NVIDIA / TransformerEngine

A library for accelerating Transformer models on NVIDIA GPUs, including using 8-bit floating point (FP8) precision on Hopper and Ada GPUs, to provide better performance with lower memory utilization in both training and inference.

https://docs.nvidia.com/deeplearning/transformer-engine/user-guide/index.html

Apache License 2.0

1.85k stars 310 forks source link

[JAX] Made order of gated act consistent in all branches #902

Closed phu0ngng closed 3 months ago

phu0ngng commented 3 months ago

Description

This PR changes the order of the gated activation call in LayerNormMLP so that it is consistent in all conditional branches.
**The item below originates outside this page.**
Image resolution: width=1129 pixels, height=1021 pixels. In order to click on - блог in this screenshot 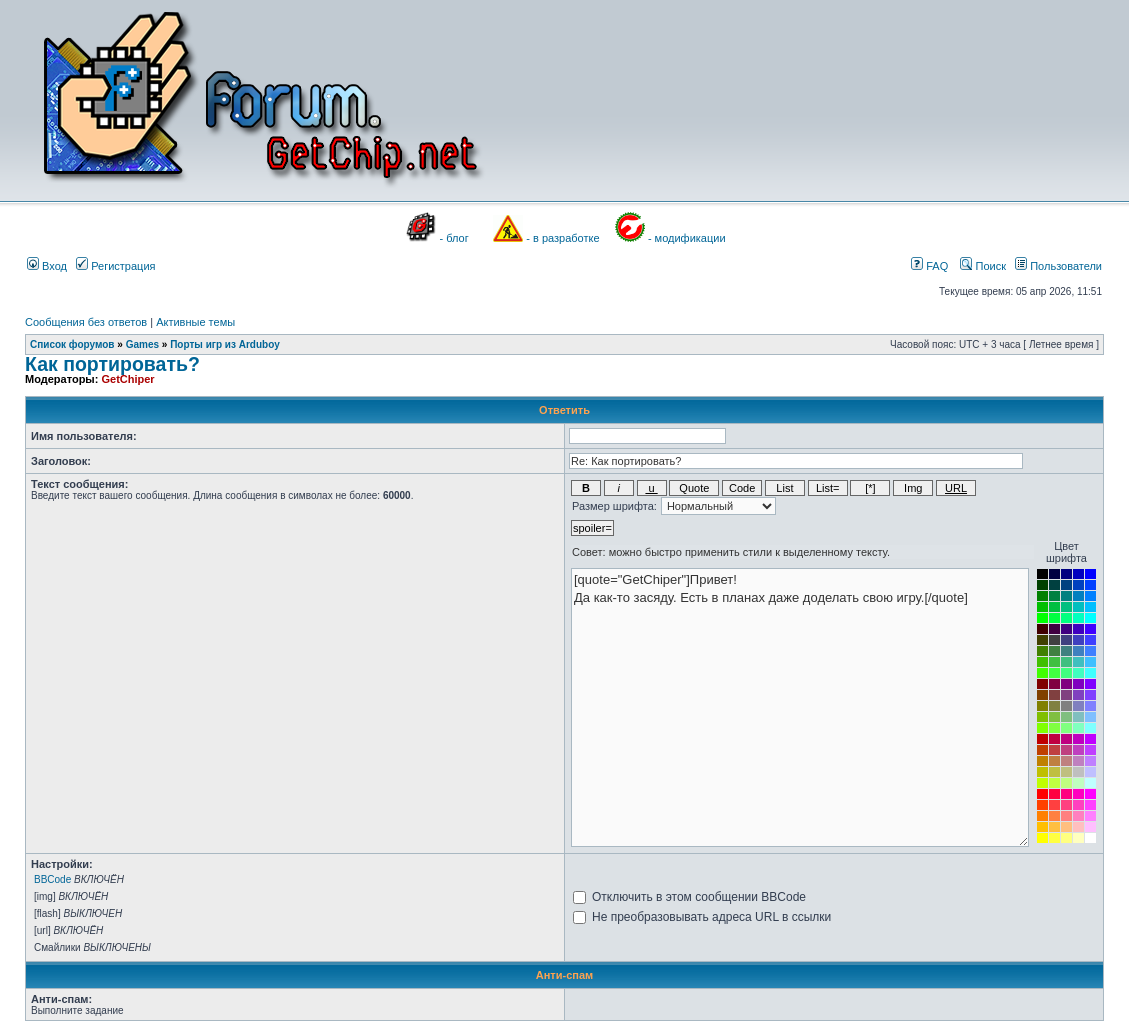 , I will do `click(454, 238)`. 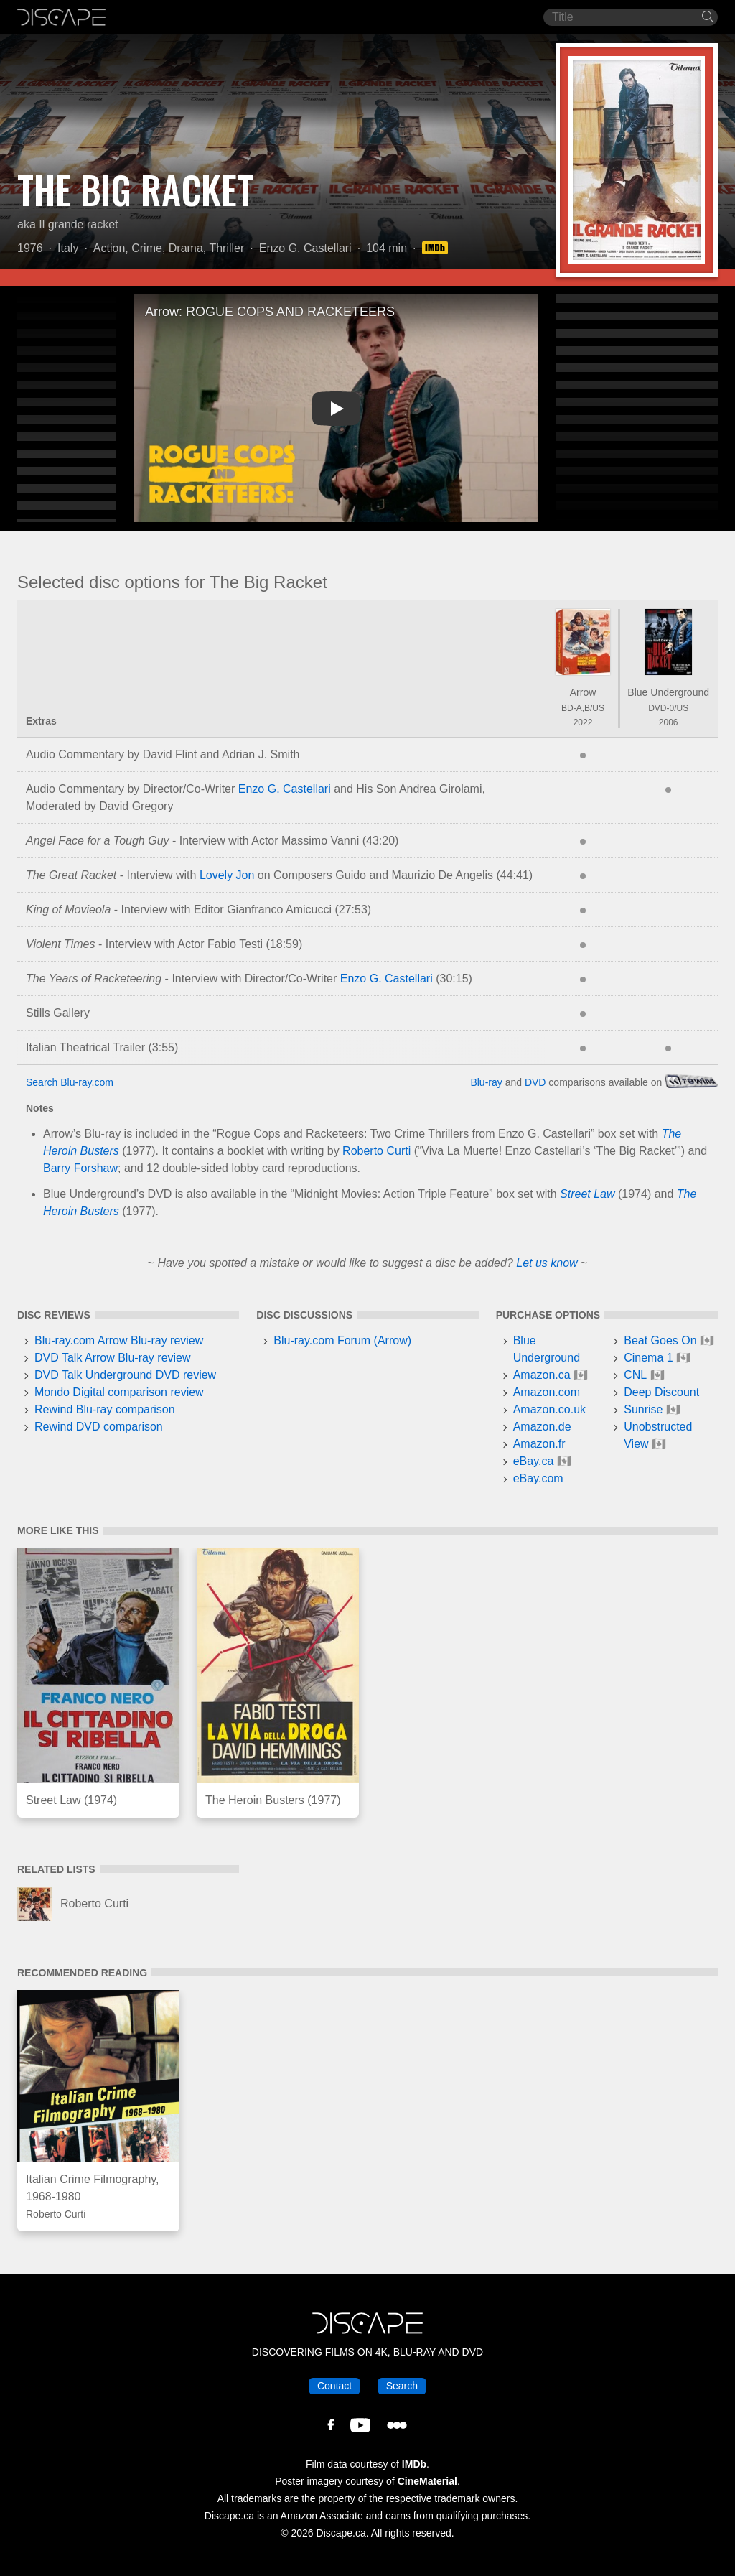 This screenshot has height=2576, width=735. What do you see at coordinates (69, 1082) in the screenshot?
I see `Search Blu-ray.com` at bounding box center [69, 1082].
This order is important for checkpointing as a miss-order may cause drops in training accuracy for LLama.

Type of change

[ ] Documentation change (change only to the documentation, either a fix or a new content)
[x] Bug fix (non-breaking change which fixes an issue)
[ ] New feature (non-breaking change which adds functionality)
[ ] Breaking change (fix or feature that would cause existing functionality to not work as expected)

Checklist:

[x] I have read and followed the contributing guidelines
[ ] The functionality is complete
[x] I have commented my code, particularly in hard-to-understand areas
[ ] I have made corresponding changes to the documentation
[x] My changes generate no new warnings
[x] I have added tests that prove my fix is effective or that my feature works
[x] New and existing unit tests pass locally with my changes

phu0ngng commented 3 months ago

/te-ci jax